Single cell temperature probed by Eu+ 3 doped TiO2 nanoparticles luminescence
Garvas, M., Acosta, S., Urbančič, I., Koklič, T., Štrancar, J., Nunes, L. A., ... & Bittencourt, C.
luminescence, nanoparticles, synchrotron radiation, TiO2
Temperature is a critical parameter in biology, affecting the speed of reactions that occur in living systems. Nevertheless, measuring temperature with subcellular resolution (micrometric scale) and reliability remains a challenge to overcome. In this perspective, luminescence nanothermometry is a non-contact technique which aims to measure temperature with a sub-micrometric spatial resolution through the use of nanomaterials whose luminescence is affected solely by changes in temperature. Here, TiO2 nanoparticles doped with Eu+3 ions (Eu+3-TiO2) are used for sensing temperature differences within single living cells.

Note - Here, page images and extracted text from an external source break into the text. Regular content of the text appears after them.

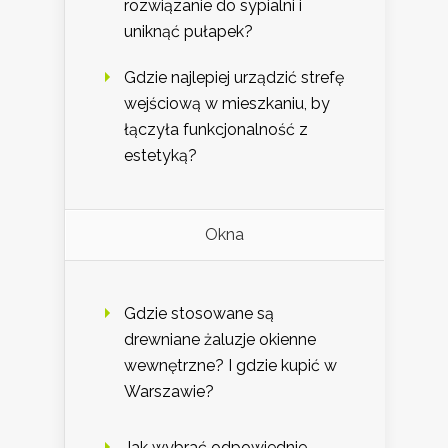
rozwiązanie do sypialni i
uniknąć pułapek?
Gdzie najlepiej urządzić strefę
wejściową w mieszkaniu, by
łączyła funkcjonalność z
estetyką?
Okna
Gdzie stosowane są
drewniane żaluzje okienne
wewnętrzne? I gdzie kupić w
Warszawie?
Jak wybrać odpowiednie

XRD, XPS, SEM, TEM and NEXAFS analysis allow the determination of the physicochemical characteristics of the Eu+3-TiO2 nanoparticles and, the variation of the luminescence intensity of the Eu+3-TiO2 nanoparticles with their temperature is investigated. The successful internalization of Eu+3-TiO2 nanoparticles in different types of cells is observed. The luminescence of nanoparticles internalized in L929 fibroblast cells is measured when the system is heated in a biological relevant temperature range. Making use of an appropriate calibration curve the temperature variation inside the cells is determined with sensitivity of 0.5 K per 1% of luminosity change when heated.